Friday, April 27, 2012

Second District (Division 3) Declines to Weigh-in on Gentry Issue: Kinecta Alternative Financial Solutions, Inc. v. Superior Court

On April 25, 2012, the Second District (Division 3) issued an opinion concluding that a trial court erred by denying a motion to dismiss class allegations from the plaintiff’s complaint (filed concurrently with a motion to compel arbitration) when the  at issue arbitration provision neither authorized nor prohibited class arbitration.  See Kinecta Alternative Financial Solutions, Inc. v. Superior Court, 2012 Cal. App. LEXIS 487 (2012).  In making this ruling, however, the Court left open the possibility that the Gentry framework continued to survive the U.S. Supreme Court’s ruling in Concepcion [as was concluded by its sister Division in Brown v. Ralphs Grocery Co., 197 Cal.App.4th 489, 498 (2011) previously discussed in posts here and here].  As was explained by the Court, satisfaction of the Gentry factors could potentially render an arbitration agreement unenforceable in the employment context, but such a determination could not be made here because the plaintiffs had not submitted any supporting evidence:
A question exists about whether Gentry survived the overruling of Discover Bank in Concepcion, but it is not one we need to decide. (Brown v. Ralphs Grocery Co. (2011) 197 Cal.App.4th 489, 498 [128 Cal. Rptr. 3d 854].) Gentry decided a different issue from Discover Bank. In contrast to the unconscionability analysis in Discover Bank, the rule in Gentry concerns “the effect of a class action waiver on unwaivable statutory rights regardless of unconscionability.” (Arguelles-Romero v. Superior Court (2010) 184 Cal.App.4th 825, 836 [109 Cal. Rptr. 3d 289] (Arguelles-Romero).) Specifically, Gentry addresses whether a class arbitration “is a significantly more effective practical means of vindicating unwaivable statutory rights[.]” (Arguelles-Romero, at p. 841.) Discover Bank and Gentry established two different tests of whether to enforce a class arbitration waiver, which should be considered separately. (Arguelles-Romero, at pp. 836–837.) Since it has not been expressly abrogated or overruled, Gentry appears to remain the binding law in California. (Brown v. Ralphs Grocery Co., at pp. 498, 505.) 

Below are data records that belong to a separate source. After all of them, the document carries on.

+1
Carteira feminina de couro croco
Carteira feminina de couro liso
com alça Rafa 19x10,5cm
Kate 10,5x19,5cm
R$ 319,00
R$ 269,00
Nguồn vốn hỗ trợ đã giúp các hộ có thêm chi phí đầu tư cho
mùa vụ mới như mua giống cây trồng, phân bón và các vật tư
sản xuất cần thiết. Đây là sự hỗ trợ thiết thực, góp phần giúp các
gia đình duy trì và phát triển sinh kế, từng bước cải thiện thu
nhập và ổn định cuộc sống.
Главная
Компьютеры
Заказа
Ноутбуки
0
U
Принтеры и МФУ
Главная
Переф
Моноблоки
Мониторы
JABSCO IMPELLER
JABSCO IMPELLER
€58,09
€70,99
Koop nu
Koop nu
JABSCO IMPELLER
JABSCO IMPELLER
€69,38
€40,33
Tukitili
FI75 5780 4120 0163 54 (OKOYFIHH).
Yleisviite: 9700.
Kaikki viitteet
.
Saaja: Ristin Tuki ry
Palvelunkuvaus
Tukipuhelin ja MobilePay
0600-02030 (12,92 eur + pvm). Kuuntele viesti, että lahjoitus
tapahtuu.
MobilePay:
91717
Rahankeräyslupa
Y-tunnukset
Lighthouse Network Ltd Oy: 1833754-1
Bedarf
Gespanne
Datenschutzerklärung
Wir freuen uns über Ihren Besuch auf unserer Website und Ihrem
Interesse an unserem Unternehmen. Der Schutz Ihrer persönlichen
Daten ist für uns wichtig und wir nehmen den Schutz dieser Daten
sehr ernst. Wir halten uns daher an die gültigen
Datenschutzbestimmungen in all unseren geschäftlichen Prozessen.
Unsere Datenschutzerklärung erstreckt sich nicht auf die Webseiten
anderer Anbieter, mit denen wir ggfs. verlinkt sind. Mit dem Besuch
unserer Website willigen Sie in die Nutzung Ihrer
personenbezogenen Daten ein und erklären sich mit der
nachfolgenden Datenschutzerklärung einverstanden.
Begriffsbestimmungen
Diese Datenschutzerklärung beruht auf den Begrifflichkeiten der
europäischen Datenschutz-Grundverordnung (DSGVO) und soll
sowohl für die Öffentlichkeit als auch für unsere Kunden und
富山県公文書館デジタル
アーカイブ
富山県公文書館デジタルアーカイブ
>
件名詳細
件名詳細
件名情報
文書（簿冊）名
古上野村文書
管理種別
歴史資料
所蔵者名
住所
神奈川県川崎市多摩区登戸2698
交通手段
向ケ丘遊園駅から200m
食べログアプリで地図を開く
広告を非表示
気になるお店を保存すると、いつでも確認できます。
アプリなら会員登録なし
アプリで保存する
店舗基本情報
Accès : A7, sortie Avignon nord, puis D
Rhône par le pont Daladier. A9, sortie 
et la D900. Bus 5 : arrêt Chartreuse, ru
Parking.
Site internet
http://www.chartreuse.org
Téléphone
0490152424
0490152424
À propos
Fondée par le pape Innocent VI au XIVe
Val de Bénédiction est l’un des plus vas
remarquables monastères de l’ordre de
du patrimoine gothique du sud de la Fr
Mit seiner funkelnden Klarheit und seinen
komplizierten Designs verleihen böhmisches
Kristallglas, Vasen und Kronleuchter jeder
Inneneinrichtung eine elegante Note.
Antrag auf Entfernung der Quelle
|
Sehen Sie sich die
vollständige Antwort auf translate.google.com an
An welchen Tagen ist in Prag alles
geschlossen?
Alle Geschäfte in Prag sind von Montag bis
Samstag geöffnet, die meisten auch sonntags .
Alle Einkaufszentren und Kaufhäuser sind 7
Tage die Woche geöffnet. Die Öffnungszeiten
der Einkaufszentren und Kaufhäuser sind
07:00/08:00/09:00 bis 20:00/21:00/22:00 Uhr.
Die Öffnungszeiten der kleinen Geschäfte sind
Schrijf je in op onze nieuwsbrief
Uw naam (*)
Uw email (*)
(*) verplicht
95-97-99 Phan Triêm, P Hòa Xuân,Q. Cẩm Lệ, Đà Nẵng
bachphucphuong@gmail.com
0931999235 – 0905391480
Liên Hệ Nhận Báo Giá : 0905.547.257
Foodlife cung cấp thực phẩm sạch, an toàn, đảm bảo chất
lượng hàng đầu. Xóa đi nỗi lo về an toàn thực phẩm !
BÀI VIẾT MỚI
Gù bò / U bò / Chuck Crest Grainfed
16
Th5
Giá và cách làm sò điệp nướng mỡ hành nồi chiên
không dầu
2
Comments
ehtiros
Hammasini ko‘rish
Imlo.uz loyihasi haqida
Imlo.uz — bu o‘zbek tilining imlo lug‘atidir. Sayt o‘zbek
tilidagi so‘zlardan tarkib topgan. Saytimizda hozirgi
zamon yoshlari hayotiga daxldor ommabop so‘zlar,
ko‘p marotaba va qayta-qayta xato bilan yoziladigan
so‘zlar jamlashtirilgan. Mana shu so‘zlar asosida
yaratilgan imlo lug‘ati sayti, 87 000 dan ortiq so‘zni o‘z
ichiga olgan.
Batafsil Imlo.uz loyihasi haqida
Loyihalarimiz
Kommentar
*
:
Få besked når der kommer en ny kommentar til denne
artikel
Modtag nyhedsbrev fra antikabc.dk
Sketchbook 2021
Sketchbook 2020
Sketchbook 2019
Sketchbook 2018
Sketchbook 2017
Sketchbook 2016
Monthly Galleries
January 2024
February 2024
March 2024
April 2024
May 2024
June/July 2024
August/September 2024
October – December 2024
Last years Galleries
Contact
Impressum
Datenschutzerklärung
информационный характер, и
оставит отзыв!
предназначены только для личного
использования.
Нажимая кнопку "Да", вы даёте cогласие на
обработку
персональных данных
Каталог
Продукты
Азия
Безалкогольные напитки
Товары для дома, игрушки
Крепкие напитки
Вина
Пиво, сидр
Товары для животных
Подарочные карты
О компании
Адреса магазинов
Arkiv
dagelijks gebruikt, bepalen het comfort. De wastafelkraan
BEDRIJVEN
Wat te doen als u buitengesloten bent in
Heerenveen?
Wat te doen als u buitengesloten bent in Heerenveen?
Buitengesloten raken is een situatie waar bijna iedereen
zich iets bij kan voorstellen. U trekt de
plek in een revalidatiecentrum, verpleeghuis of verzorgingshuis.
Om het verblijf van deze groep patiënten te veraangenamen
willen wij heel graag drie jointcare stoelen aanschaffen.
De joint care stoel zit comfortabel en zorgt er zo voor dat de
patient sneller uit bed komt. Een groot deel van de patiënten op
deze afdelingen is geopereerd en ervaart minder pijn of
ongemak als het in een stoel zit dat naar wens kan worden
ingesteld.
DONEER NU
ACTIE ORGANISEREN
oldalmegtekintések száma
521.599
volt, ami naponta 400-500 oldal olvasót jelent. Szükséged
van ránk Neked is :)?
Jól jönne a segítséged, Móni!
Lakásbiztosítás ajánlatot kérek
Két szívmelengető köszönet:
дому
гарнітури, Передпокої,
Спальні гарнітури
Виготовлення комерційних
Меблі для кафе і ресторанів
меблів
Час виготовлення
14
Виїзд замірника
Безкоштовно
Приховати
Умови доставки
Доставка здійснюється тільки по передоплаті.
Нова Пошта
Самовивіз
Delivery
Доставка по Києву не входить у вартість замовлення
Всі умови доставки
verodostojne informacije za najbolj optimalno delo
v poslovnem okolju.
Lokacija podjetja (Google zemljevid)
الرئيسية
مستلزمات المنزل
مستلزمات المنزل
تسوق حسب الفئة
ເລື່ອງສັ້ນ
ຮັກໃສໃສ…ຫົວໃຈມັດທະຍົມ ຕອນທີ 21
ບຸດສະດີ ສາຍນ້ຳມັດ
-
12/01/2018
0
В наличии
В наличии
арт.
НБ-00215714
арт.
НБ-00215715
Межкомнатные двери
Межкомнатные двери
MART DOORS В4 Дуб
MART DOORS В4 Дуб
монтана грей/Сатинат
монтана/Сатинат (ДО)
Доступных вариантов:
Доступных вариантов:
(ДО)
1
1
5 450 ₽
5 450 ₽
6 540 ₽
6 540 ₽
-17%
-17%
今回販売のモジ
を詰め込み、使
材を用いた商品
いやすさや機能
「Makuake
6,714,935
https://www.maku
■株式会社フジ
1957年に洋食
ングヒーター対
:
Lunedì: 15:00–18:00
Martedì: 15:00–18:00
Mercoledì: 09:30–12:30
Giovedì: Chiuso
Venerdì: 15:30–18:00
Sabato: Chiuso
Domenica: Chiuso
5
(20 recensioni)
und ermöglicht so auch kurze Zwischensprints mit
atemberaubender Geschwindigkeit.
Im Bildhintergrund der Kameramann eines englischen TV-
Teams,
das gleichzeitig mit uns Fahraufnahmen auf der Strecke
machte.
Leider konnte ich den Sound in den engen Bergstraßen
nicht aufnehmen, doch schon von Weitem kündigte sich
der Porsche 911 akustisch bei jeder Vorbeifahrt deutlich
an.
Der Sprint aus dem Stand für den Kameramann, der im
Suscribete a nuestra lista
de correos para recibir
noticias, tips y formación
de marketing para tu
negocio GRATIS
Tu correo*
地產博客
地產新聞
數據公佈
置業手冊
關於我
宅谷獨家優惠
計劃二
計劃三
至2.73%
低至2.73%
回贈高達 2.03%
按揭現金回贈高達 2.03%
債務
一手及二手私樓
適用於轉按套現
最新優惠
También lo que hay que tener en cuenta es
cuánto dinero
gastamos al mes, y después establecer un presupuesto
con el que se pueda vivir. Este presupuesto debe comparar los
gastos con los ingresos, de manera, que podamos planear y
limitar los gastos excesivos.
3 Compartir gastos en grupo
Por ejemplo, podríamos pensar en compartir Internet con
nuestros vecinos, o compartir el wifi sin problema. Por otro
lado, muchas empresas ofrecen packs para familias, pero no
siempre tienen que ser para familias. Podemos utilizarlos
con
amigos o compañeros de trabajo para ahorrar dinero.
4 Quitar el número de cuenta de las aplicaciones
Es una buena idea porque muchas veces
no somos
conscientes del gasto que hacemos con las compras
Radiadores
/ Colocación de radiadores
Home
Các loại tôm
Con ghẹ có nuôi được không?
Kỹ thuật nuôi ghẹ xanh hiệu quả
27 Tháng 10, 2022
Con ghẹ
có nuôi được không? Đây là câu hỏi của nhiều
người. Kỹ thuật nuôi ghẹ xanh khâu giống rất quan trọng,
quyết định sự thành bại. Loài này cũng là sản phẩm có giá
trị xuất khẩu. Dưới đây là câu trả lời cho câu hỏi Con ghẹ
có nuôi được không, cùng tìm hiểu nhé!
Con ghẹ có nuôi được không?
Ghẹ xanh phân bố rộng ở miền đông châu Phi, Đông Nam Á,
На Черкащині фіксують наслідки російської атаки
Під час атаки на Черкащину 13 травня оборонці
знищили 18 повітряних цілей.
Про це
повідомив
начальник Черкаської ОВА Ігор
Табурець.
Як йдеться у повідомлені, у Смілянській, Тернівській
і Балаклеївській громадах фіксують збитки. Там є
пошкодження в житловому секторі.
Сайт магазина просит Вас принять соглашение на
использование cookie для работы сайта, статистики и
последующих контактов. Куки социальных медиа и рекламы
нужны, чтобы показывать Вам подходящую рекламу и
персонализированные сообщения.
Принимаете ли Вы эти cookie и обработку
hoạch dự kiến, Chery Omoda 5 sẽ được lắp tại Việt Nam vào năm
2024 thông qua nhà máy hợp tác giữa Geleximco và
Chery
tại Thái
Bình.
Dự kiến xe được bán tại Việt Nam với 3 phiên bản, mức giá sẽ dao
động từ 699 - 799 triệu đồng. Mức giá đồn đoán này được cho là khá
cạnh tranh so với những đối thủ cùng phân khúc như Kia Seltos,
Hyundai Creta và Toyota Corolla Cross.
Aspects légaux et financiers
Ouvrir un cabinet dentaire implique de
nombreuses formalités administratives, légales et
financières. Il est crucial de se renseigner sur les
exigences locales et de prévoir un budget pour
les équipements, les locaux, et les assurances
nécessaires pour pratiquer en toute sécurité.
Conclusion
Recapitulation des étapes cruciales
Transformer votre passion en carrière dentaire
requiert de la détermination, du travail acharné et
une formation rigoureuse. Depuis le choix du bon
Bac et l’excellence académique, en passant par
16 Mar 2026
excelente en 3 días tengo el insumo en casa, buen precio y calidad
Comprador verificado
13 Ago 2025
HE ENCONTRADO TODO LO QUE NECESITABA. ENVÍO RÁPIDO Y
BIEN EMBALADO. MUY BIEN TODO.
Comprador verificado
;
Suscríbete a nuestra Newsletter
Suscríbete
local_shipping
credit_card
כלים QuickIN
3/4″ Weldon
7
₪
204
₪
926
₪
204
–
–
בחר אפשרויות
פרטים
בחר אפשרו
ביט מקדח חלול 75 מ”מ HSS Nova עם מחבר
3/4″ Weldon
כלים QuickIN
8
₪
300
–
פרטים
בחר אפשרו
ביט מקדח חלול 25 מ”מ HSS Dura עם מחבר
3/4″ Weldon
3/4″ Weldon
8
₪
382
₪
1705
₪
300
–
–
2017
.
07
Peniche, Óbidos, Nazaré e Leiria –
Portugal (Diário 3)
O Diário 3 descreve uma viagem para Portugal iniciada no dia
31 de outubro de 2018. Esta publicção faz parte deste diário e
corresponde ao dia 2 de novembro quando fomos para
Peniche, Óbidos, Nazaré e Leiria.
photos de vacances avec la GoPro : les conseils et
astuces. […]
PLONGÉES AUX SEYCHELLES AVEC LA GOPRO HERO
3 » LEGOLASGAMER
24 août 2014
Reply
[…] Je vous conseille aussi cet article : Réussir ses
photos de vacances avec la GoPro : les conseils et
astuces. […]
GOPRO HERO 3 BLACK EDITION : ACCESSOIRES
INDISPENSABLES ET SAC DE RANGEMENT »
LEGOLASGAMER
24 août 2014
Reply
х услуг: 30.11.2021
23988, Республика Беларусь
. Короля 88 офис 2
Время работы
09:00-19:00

Even if Gentry has not been overruled, in opposing Kinecta's motion to compel arbitration and to dismiss class claims, Malone had to provide evidence of the four Gentry factors. Plaintiff has the burden of establishing that the arbitration provision (here, limiting arbitration to bilateral arbitration) is invalid by making a factual showing of the four Gentry factors. (Brown v. Ralphs Grocery Co., supra, 197 Cal.App.4th at p. 497.) The record shows that Malone provided no evidence as to any of the four Gentry factors required to support a trial court's determination that the arbitration should proceed as a class action arbitration. Thus there is no evidence, and no substantial evidence, that plaintiff had established a factual basis that would require a declaration that the arbitration agreement was unenforceable. (Ibid.)
Because there are no grounds to declare the arbitration agreement unenforceable and because the arbitration provision contained no agreement to classwide arbitration, Kinecta  argues that Concepcion and Stolt-Nielsen require reversal of the order denying its request to dismiss class claims from Malone's complaint. We agree.